Friday, November 21, 2008

What happened to 'but words will never hurt me'?

I don't know how I feel about this case. On the one handit goes without sayingwhat transpired here is pretty sick; deplorable. The idea that a functioning adult, a mother no less, would actually go to the trouble of creating a fake online identity in order to befriend a vulnerable 13-year-old girl for the express purpose of turning on her and tormenting her later.... It's hard to wrap my head around it.

It's just that...what, in the end, was the crime? Yeah, I know what they charged the woman with: online harassment or, in vernacular terms, cyber-bullying. But what does it really reduce to? "Being very, very mean"? As troubled as I am by this unfortunate scenario, I am equally troubled by the implication that we are now, each of us, somehow responsible for the overreactions of people we taunt or even torment. Put differently: We will be held liable for the way others handle (or don't handle) the things we do.

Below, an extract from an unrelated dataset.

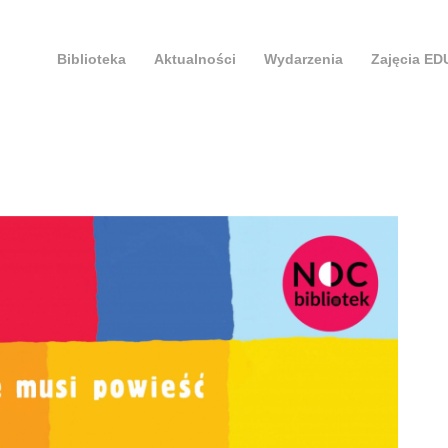
Biblioteka
Aktualności
Wydarzenia
Zajęcia E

More and more each day we are eradicating the bedrock distinction between thought and behavior that formed the philosophical linchpin of the Bill of Rights. I think of all the categories of what was once "protected speech" that are now off-limits. On some college campuses, you can't speak out against such pet sociopolitical initiatives as diversity-mania, women's rights, gay rights, abortion rights, etc., or you'll be accused of hate speech and quite possibly suspended or expelled.* At work, you can't get too familiar with your coworkers, let alone be unambiguously suggestive, without putting your job (and future livelihood) at risk. If you want me to be honest, I don't even believe that stalking should be a crime; leaving aside the emotional reaction to the Rebecca Schaeffer tragedy, I don't understand how that whole movement gained traction. I should be allowed to go wherever I want, whenever I want, assuming I'm on public property. When I make a move to hurt you, that's when you arrest me. Not before. Otherwise we're punishing people's (presumed?) thoughts and intents, desires and feelings, and that's a very precarious road to be driving on. The way I see it, if you're threatened by my presence, that's your problem, not mine, unless I'm standing there buck-naked (which, rightly or wrongly, is already illegal) and touching myself (ditto) while firing warning shots over your head (ditto redux) with an unlicensed (yet again) .357 magnum.

In that same vein: Often these days people are arrested for the relatively new crime of "making terroristic threats." Every time I hear that phrase I have to laugh: If they'd arrested everyone in Brooklyn who screamed something like "You're dead, mother****! You hear me? Dead!", there'd be nobody left to enjoy all this peace and tranquility they're trying to enforce upon us.
At the airport? Fuggetaboutit. You might as well keep your mouth shut from the moment you arrive at curbside check-in till the moment your flight lands; whatever you do, don't make jokes about anything. And Allah-help-you if you're a Muslim taking off at dusk and you decide to get in your evening prayers.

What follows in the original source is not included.